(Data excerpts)
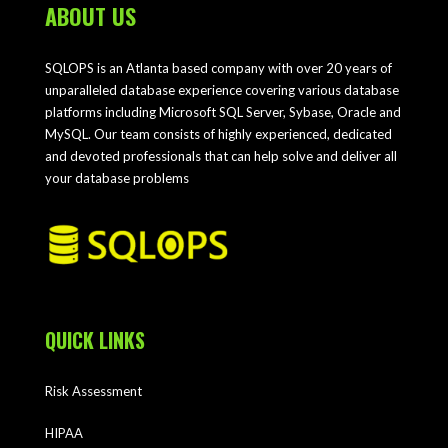
ABOUT US
SQLOPS is an Atlanta based company with over 20 years of
unparalleled database experience covering various database
platforms including Microsoft SQL Server, Sybase, Oracle and
MySQL. Our team consists of highly experienced, dedicated
and devoted professionals that can help solve and deliver all
your database problems
QUICK LINKS
Risk Assessment
HIPAA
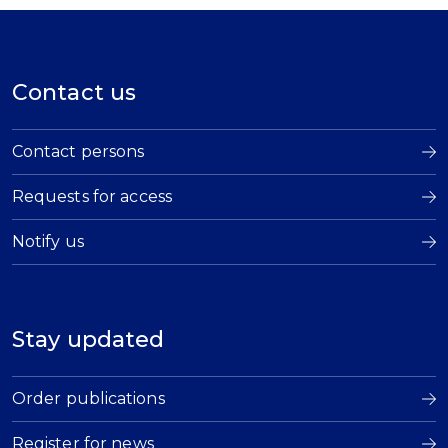
Contact us
Contact persons
Requests for access
Notify us
Stay updated
Order publications
Register for news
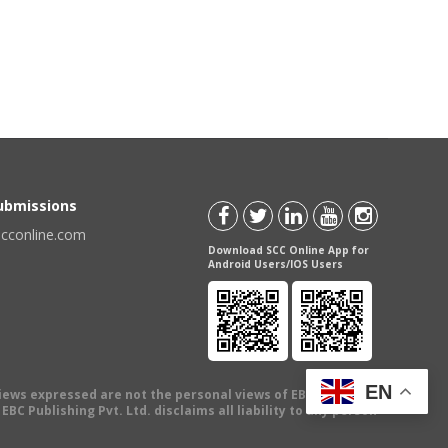
Submissions
scconline.com
Download SCC Online App for
Android Users/IOS Users
EN
views expressed are not the personal views of EBC Publishing
BC Publishing Pvt. Ltd. disclaims all liability to any person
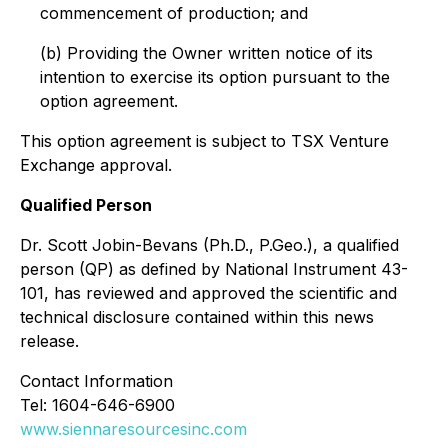
commencement of production; and
(b) Providing the Owner written notice of its
intention to exercise its option pursuant to the
option agreement.
This option agreement is subject to TSX Venture
Exchange approval.
Qualified Person
Dr. Scott Jobin-Bevans (Ph.D., P.Geo.), a qualified
person (QP) as defined by National Instrument 43-
101, has reviewed and approved the scientific and
technical disclosure contained within this news
release.
Contact Information
Tel: 1604-646-6900
www.siennaresourcesinc.com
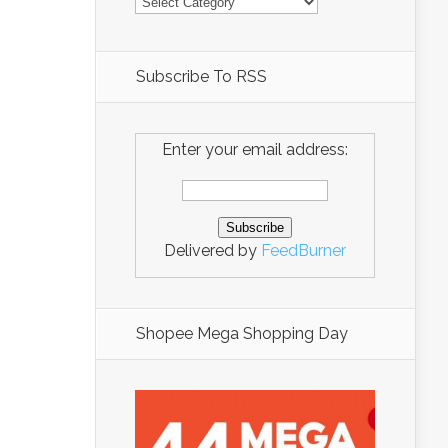
Subscribe To RSS
Enter your email address:
Delivered by
FeedBurner
Shopee Mega Shopping Day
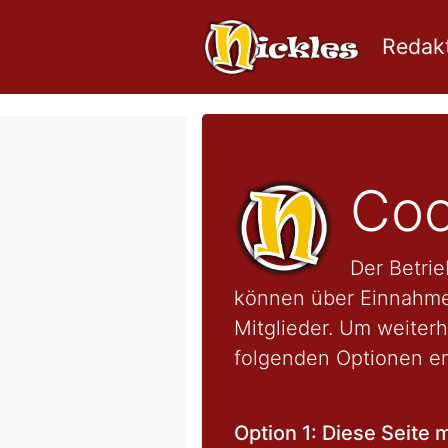
Redakt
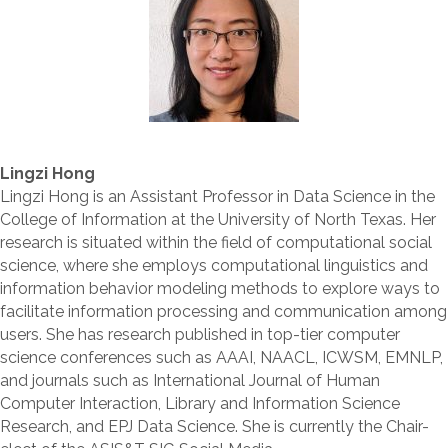
Lingzi Hong
Lingzi Hong is an Assistant Professor in Data Science in the
College of Information at the University of North Texas. Her
research is situated within the field of computational social
science, where she employs computational linguistics and
information behavior modeling methods to explore ways to
facilitate information processing and communication among
users. She has research published in top-tier computer
science conferences such as AAAI, NAACL, ICWSM, EMNLP,
and journals such as International Journal of Human
Computer Interaction, Library and Information Science
Research, and EPJ Data Science. She is currently the Chair-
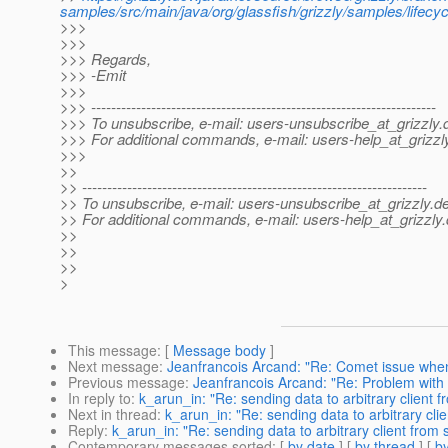
samples/src/main/java/org/glassfish/grizzly/samples/lifecyc
>>>
>>>
>>> Regards,
>>> -Emit
>>>
>>> ---------------------------------------------------------------------
>>> To unsubscribe, e-mail: users-unsubscribe_at_grizzly.
>>> For additional commands, e-mail: users-help_at_grizzl
>>>
>>
>> ---------------------------------------------------------------------
>> To unsubscribe, e-mail: users-unsubscribe_at_grizzly.
de
>> For additional commands, e-mail: users-help_at_grizzly.
>>
>>
>>
>
This message
: [
Message body
]
Next message
:
Jeanfrancois Arcand: "Re: Comet issue when
Previous message
:
Jeanfrancois Arcand: "Re: Problem with 
In reply to
:
k_arun_in: "Re: sending data to arbitrary client 
Next in thread
:
k_arun_in: "Re: sending data to arbitrary cli
Reply
:
k_arun_in: "Re: sending data to arbitrary client from
Contemporary messages sorted
: [
by date
] [
by thread
] [
by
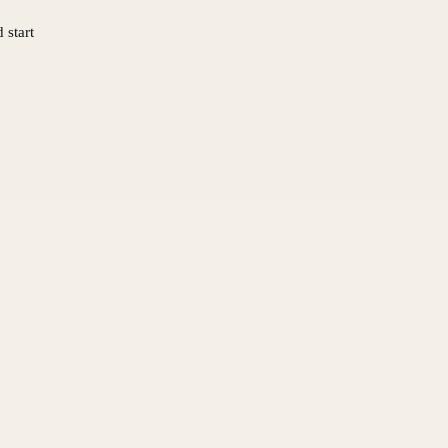
 start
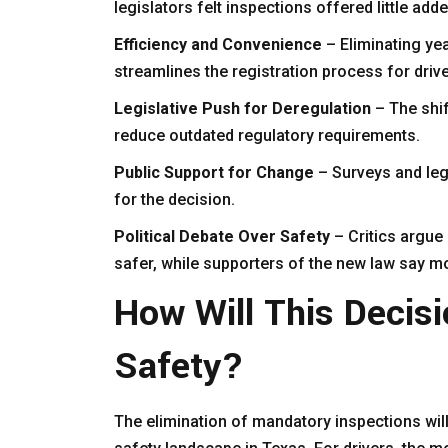
legislators felt inspections offered little add
Efficiency and Convenience
– Eliminating y
streamlines the registration process for drive
Legislative Push for Deregulation
– The shif
reduce outdated regulatory requirements.
Public Support for Change
– Surveys and leg
for the decision.
Political Debate Over Safety
– Critics argue
safer, while supporters of the new law say m
How Will This Decisi
Safety?
The elimination of mandatory inspections will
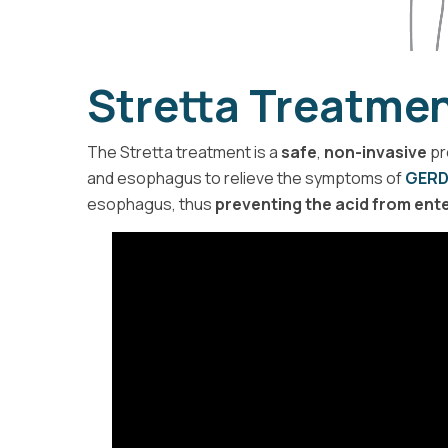
Stretta Treatmen
The Stretta treatment is a
safe
,
non-invasive
pr
and esophagus to relieve the symptoms of
GER
esophagus, thus
preventing the acid from ent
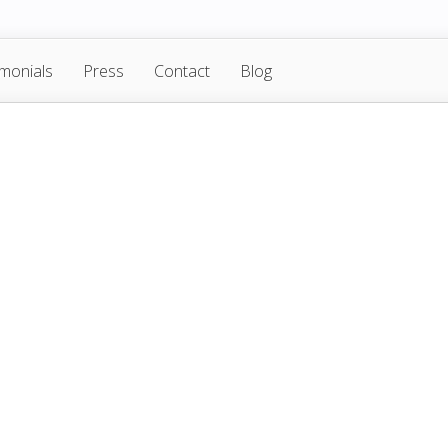
imonials
Press
Contact
Blog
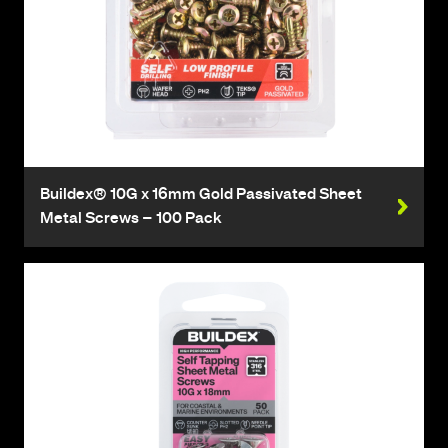
Buildex® 10G x 16mm Gold Passivated Sheet
Metal Screws – 100 Pack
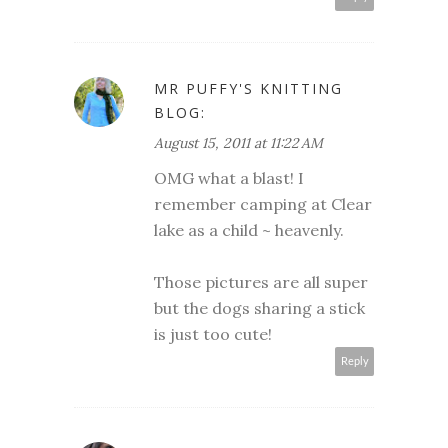
MR PUFFY'S KNITTING
BLOG:
August 15, 2011 at 11:22 AM
OMG what a blast! I
remember camping at Clear
lake as a child ~ heavenly.
Those pictures are all super
but the dogs sharing a stick
is just too cute!
Reply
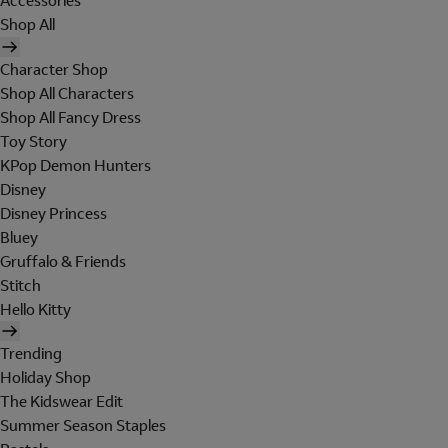
Accessories
Shop All
Character Shop
Shop All Characters
Shop All Fancy Dress
Toy Story
KPop Demon Hunters
Disney
Disney Princess
Bluey
Gruffalo & Friends
Stitch
Hello Kitty
Trending
Holiday Shop
The Kidswear Edit
Summer Season Staples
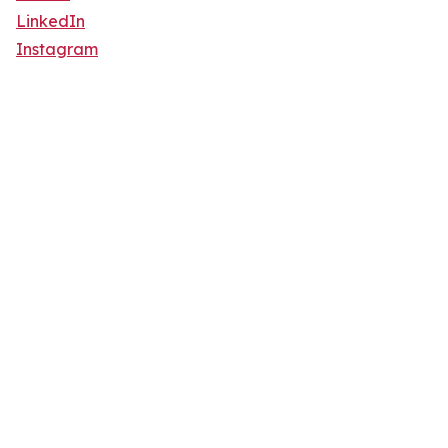
LinkedIn
Instagram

• **Work order**
Every entry should come back exactly as written, only without images.

• **Answer space**
ABOUT US
SQLOPS is an Atlanta based company with over 20 years of
unparalleled database experience covering various database
platforms including Microsoft SQL Server, Sybase, Oracle and
MySQL. Our team consists of highly experienced, dedicated
and devoted professionals that can help solve and deliver all
your database problems
QUICK LINKS
Risk Assessment
HIPAA
Contact us
Contact persons
Requests for access
Notify us
Stay updated
Order publications
Register for news
Submissions
scconline.com
Download SCC Online App for
Android Users/IOS Users
EN
views expressed are not the personal views of EBC Publishing
BC Publishing Pvt. Ltd. disclaims all liability to any person
commencement of production; and
(b) Providing the Owner written notice of its
intention to exercise its option pursuant to the
option agreement.
This option agreement is subject to TSX Venture
Exchange approval.
Qualified Person
Dr. Scott Jobin-Bevans (Ph.D., P.Geo.), a qualified
person (QP) as defined by National Instrument 43-
101, has reviewed and approved the scientific and
technical disclosure contained within this news
release.
Contact Information
Tel: 1604-646-6900
www.siennaresourcesinc.com
Subscribe To RSS
Enter your email address:
Delivered by
FeedBurner
Shopee Mega Shopping Day
Redakt
Lingzi Hong
Lingzi Hong is an Assistant Professor in Data Science in the
College of Information at the University of North Texas. Her
research is situated within the field of computational social
science, where she employs computational linguistics and
information behavior modeling methods to explore ways to
facilitate information processing and communication among
users. She has research published in top-tier computer
science conferences such as AAAI, NAACL, ICWSM, EMNLP,
and journals such as International Journal of Human
Computer Interaction, Library and Information Science
Research, and EPJ Data Science. She is currently the Chair-
samples/src/main/java/org/glassfish/grizzly/samples/lifecyc
>>>
>>>
>>> Regards,
>>> -Emit
>>>
>>> ---------------------------------------------------------------------
>>> To unsubscribe, e-mail: users-unsubscribe_at_grizzly.
>>> For additional commands, e-mail: users-help_at_grizzl
>>>
>>
>> ---------------------------------------------------------------------
>> To unsubscribe, e-mail: users-unsubscribe_at_grizzly.
de
>> For additional commands, e-mail: users-help_at_grizzly.
>>
>>
>>
>
This message
: [
Message body
]
Next message
:
Jeanfrancois Arcand: "Re: Comet issue when
Previous message
:
Jeanfrancois Arcand: "Re: Problem with 
In reply to
:
k_arun_in: "Re: sending data to arbitrary client 
Next in thread
:
k_arun_in: "Re: sending data to arbitrary cli
Reply
:
k_arun_in: "Re: sending data to arbitrary client from
Contemporary messages sorted
: [
by date
] [
by thread
] [
by
 start
legislators felt inspections offered little add
Efficiency and Convenience
– Eliminating y
streamlines the registration process for drive
Legislative Push for Deregulation
– The shif
reduce outdated regulatory requirements.
Public Support for Change
– Surveys and leg
for the decision.
Political Debate Over Safety
– Critics argue
safer, while supporters of the new law say m
How Will This Decisi
Safety?
The elimination of mandatory inspections will
Stretta Treatmen
The Stretta treatment is a
safe
,
non-invasive
pr
and esophagus to relieve the symptoms of
GER
esophagus, thus
preventing the acid from ent
imonials
Press
Contact
Blog
Buildex® 10G x 16mm Gold Passivated Sheet
Metal Screws – 100 Pack
MR PUFFY'S KNITTING
BLOG:
August 15, 2011 at 11:22 AM
OMG what a blast! I
remember camping at Clear
lake as a child ~ heavenly.
Those pictures are all super
but the dogs sharing a stick
is just too cute!
Reply
Accessories
Shop All
Character Shop
Shop All Characters
Shop All Fancy Dress
Toy Story
KPop Demon Hunters
Disney
Disney Princess
Bluey
Gruffalo & Friends
Stitch
Hello Kitty
Trending
Holiday Shop
The Kidswear Edit
Summer Season Staples
LinkedIn
Instagram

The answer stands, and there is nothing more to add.